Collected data
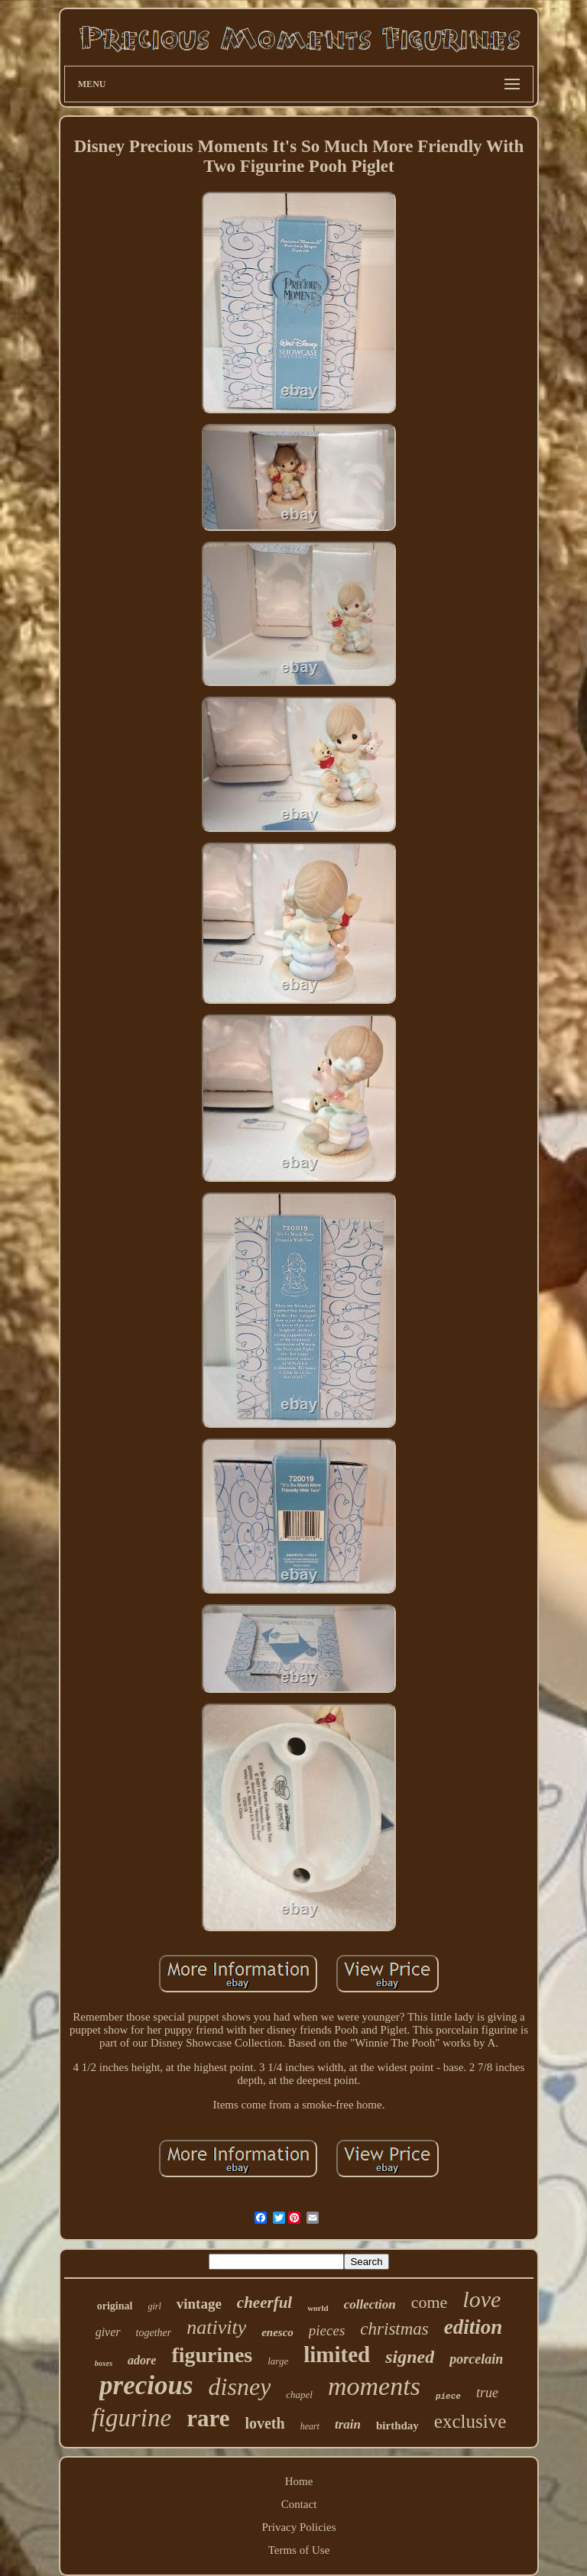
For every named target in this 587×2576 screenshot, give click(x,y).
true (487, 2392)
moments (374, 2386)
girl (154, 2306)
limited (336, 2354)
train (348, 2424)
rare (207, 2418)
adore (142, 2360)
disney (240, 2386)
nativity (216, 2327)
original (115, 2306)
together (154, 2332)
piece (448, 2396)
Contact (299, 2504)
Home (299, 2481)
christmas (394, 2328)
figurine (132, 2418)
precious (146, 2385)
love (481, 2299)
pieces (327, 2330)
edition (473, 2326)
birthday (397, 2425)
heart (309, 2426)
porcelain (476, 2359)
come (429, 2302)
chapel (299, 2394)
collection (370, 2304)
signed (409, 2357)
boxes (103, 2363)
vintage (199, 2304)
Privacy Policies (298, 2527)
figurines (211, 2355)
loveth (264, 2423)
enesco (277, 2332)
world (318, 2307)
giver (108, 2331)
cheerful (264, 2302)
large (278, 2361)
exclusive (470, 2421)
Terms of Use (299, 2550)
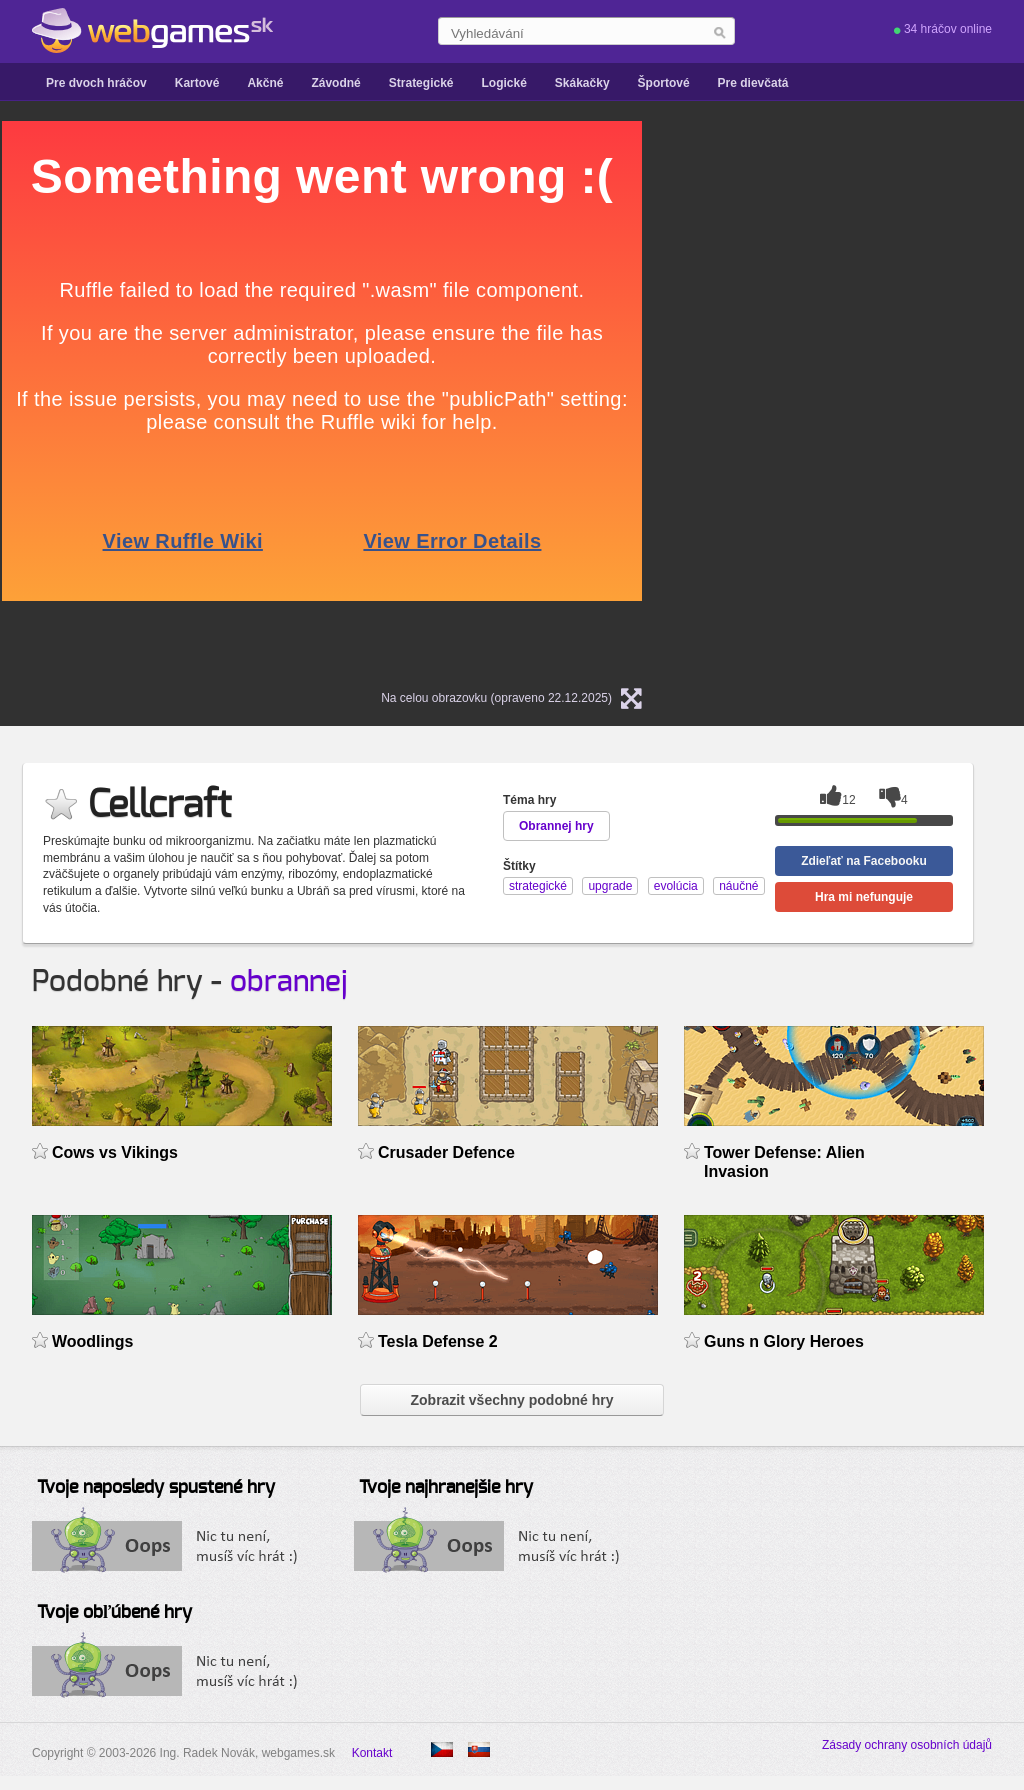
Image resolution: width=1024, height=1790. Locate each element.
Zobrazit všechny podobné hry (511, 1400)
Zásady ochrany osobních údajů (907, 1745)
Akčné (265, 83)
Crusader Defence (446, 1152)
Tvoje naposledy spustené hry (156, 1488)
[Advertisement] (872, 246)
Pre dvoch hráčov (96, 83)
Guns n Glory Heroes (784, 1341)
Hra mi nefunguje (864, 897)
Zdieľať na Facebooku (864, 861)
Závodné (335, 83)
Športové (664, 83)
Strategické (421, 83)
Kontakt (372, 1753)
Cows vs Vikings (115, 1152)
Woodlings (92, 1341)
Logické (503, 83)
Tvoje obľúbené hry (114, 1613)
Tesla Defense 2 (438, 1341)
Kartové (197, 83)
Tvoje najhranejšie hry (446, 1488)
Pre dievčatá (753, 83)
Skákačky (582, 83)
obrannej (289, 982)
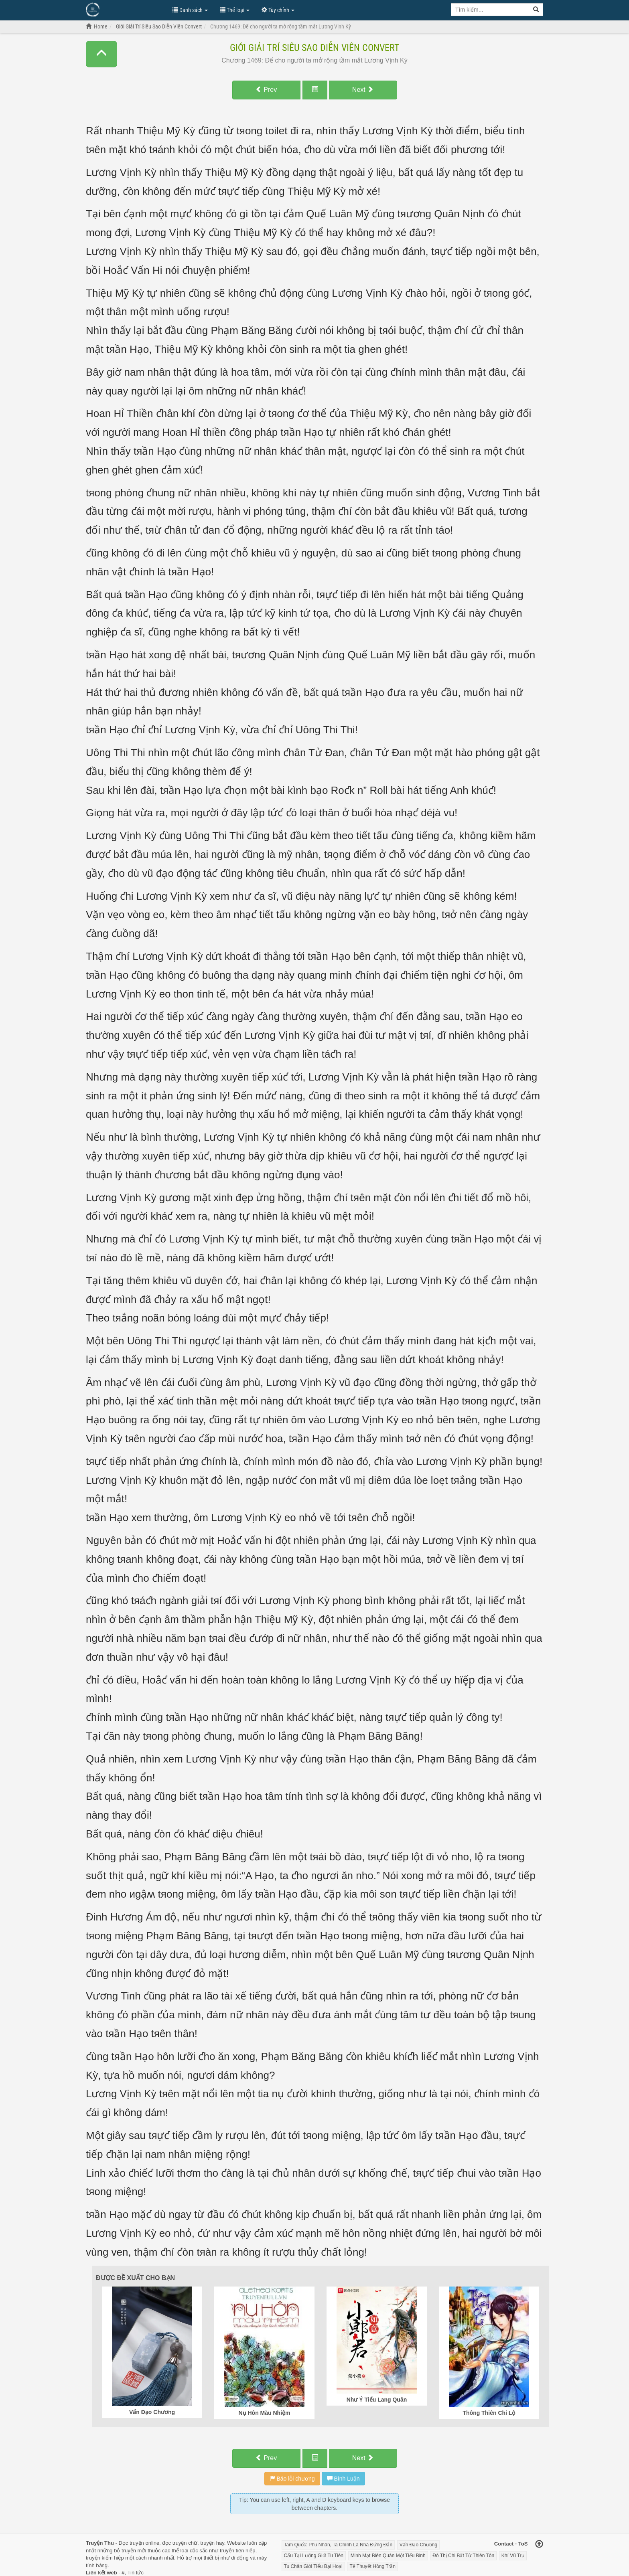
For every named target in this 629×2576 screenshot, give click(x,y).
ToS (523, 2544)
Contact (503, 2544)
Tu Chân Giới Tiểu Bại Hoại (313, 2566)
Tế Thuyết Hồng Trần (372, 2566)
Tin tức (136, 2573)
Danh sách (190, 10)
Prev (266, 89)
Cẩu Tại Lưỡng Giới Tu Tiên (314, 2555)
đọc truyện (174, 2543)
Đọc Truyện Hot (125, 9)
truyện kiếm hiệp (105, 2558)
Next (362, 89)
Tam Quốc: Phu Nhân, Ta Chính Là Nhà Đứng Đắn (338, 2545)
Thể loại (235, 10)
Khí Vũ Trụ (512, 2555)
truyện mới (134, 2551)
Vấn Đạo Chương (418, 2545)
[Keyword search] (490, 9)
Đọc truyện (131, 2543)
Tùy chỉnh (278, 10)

• _WHAT IS BEING ASKED_
Leaving out every picture, transcribe exactly the lines from the line that contains "Terms of Use (299, 2550)" through the final line of the entries above.

• _WRITTEN REPLY_
Terms of Use (299, 2550)
Image resolution: width=1024, height=1790. Locate each element.
Zobrazit všechny podobné hry (511, 1400)
Zásady ochrany osobních údajů (907, 1745)
Akčné (265, 83)
Crusader Defence (446, 1152)
Tvoje naposledy spustené hry (156, 1488)
[Advertisement] (872, 246)
Pre dvoch hráčov (96, 83)
Guns n Glory Heroes (784, 1341)
Hra mi nefunguje (864, 897)
Zdieľať na Facebooku (864, 861)
Závodné (335, 83)
Športové (664, 83)
Strategické (421, 83)
Kontakt (372, 1753)
Cows vs Vikings (115, 1152)
Woodlings (92, 1341)
Logické (503, 83)
Tvoje obľúbené hry (114, 1613)
Tesla Defense 2 (438, 1341)
Kartové (197, 83)
Tvoje najhranejšie hry (446, 1488)
Pre dievčatá (753, 83)
Skákačky (582, 83)
obrannej (289, 982)
For every named target in this 629×2576 screenshot, give click(x,y).
ToS (523, 2544)
Contact (503, 2544)
Tu Chân Giới Tiểu Bại Hoại (313, 2566)
Tế Thuyết Hồng Trần (372, 2566)
Tin tức (136, 2573)
Danh sách (190, 10)
Prev (266, 89)
Cẩu Tại Lưỡng Giới Tu Tiên (314, 2555)
đọc truyện (174, 2543)
Đọc Truyện Hot (125, 9)
truyện kiếm hiệp (105, 2558)
Next (362, 89)
Tam Quốc: Phu Nhân, Ta Chính Là Nhà Đứng Đắn (338, 2545)
Thể loại (235, 10)
Khí Vũ Trụ (512, 2555)
truyện mới (134, 2551)
Vấn Đạo Chương (418, 2545)
[Keyword search] (490, 9)
Đọc truyện (131, 2543)
Tùy chỉnh (278, 10)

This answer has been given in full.